Parameters, Evaluation Metrics, and Experimental Setup

To estimate the performance of the classifier, we trained a model on one part of the data set and evaluated the performance on a held-out sample. We used the complaints filed in the first 6 months of 2017 as the testing material and used all other complaints as the training material.

We conducted experiments to optimize the parameter settings for each of the machine learning algorithms. We performed a 10-fold cross-validation/grid search on the training set to find the optimal combination of features, algorithms, and algorithmic parameter settings. The best classifier was then applied to the test set.

Note that the complaint data set had a skewed class balance, as only 6% of the complaints were labeled “severe” when using the strict “Decision” (The inspectorate took action on the basis of the complaint) label. Machine learning techniques are known to be sensitive to such class imbalances [26].

As the evaluation metrics to estimate the performance of the classifier, we computed recall, precision, and their harmonized mean, the F1 score [27], for the severity class label. This implies that we only focused on how well we performed on the minority class label “severe.” We computed how many of the complaints that were actually labeled severe were also predicted by the system as “severe” (recall) and how many of the severity predictions were also actually labeled by humans as “severe” (precision).

As a second measure, we also computed the area under the curve-receiver operating characteristics (AUC-ROC) scores that show the balance between the true positive (TP) rate versus the false positive (FP) rate.

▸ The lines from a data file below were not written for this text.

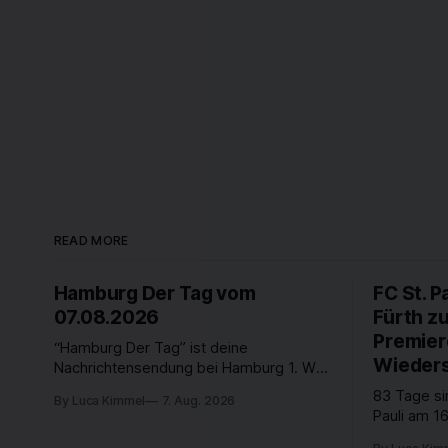
READ MORE
Hamburg Der Tag vom
FC St. P
07.08.2026
Fürth z
Premier
“Hamburg Der Tag” ist deine
Wieders
Nachrichtensendung bei Hamburg 1. Was
passiert in der Hansestadt? Was
83 Tage si
By Luca Kimmel
7. Aug. 2026
beschäftigt die Hamburgerinnen und
Pauli am 16
Hamburger? Was steht in unserer Stadt
Fußball-Bun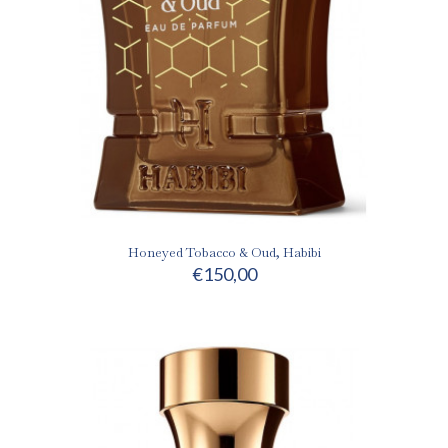
Honeyed Tobacco & Oud, Habibi
€
150,00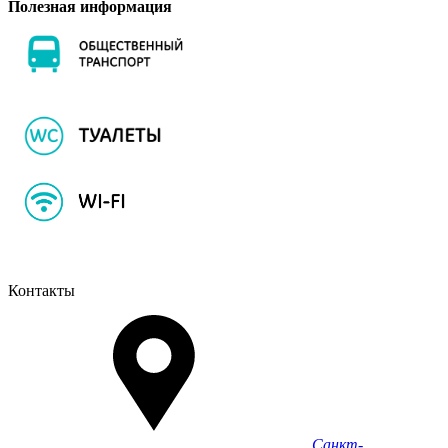
Полезная информация
Контакты
Санкт-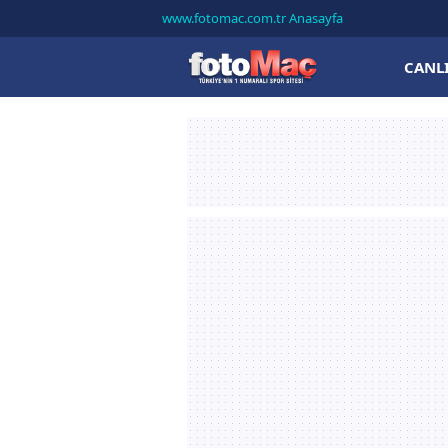
www.fotomac.com.tr Anasayfa
CANL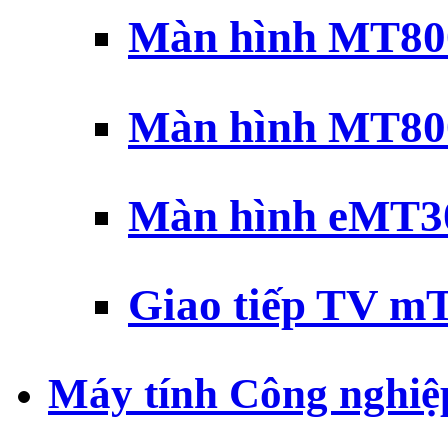
Màn hình MT800
Màn hình MT800
Màn hình eMT30
Giao tiếp TV mT
Máy tính Công nghiệ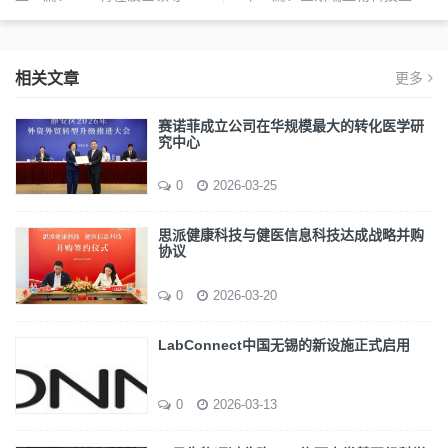
相关文章
更多
赛诺菲成立公司在华规模最大的转化医学研
究中心
0
2026-03-25
思派健康科技与健医信息科技达成战略并购
协议
0
2026-03-20
LabConnect中国无锡的新设施正式启用
0
2026-03-13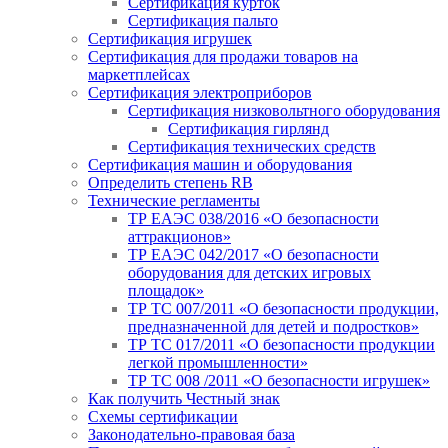
Сертификация курток
Сертификация пальто
Сертификация игрушек
Сертификация для продажи товаров на
маркетплейсах
Сертификация электроприборов
Сертификация низковольтного оборудования
Сертификация гирлянд
Сертификация технических средств
Сертификация машин и оборудования
Определить степень RB
Технические регламенты
ТР ЕАЭС 038/2016 «О безопасности
аттракционов»
ТР ЕАЭС 042/2017 «О безопасности
оборудования для детских игровых
площадок»
ТР ТС 007/2011 «О безопасности продукции,
предназначенной для детей и подростков»
ТР ТС 017/2011 «О безопасности продукции
легкой промышленности»
ТР ТС 008 /2011 «О безопасности игрушек»
Как получить Честный знак
Схемы сертификации
Законодательно-правовая база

This score also considers the predictions on the “not severe” class label.

Classifier Optimization

Each classifier was optimized by 10-fold cross-validation experiments on the training set. We experimented with each of the 5 different feature groups (bag of words, keywords, word embeddings, document attributes, and sentiment) individually, and each of the textual representations combined with the sentiment analysis features to investigate whether the sentiment features were predicted for severity. Lastly, we conducted an experiment combining all the feature representations. We ran grid search optimization experiments to find a suitable algorithmic parameter setting for each machine learning algorithm. We optimized the F1 score of the positive class because we were interested in a classifier that could predict the severity label.

These tuning experiments on the training set determined which classifier and which features worked best for predicting the severity of the complaints. The optimization experiments showed that the k-nn algorithm did not perform very well in this task with F1 scores of 24.5 (Triage) and 10.1 (Decision) and that the naive Bayes obtained the best results with F1 scores of 46.9 (Triage) and 32.1 (Decision).

The sentiment features did not contribute to better performance and were not helpful for severity prediction. The textual representation with the best result was the bag-of-words representation; it scored better than any of the other individual features and was also better than the combined feature representation. The classifier that performed the best on the training set (naive Bayes with the bag-of-words representation) was applied to the held-out test set. More details on the optimization experiments can be found in the supplement.

Identifying Health Care Providers With Patient Safety Problems

We explored automatic methods to predict the severity of a complaint not only so that the Health and Youth Care Inspectorate can prioritize the most urgent complaints but also to open up possibilities for using automatic techniques that can look for patterns in the current complaints database to spot cases with elevated risk levels. As all complaints are handled using a one-by-one strategy, methods that explore the entire database can provide new insights into the data.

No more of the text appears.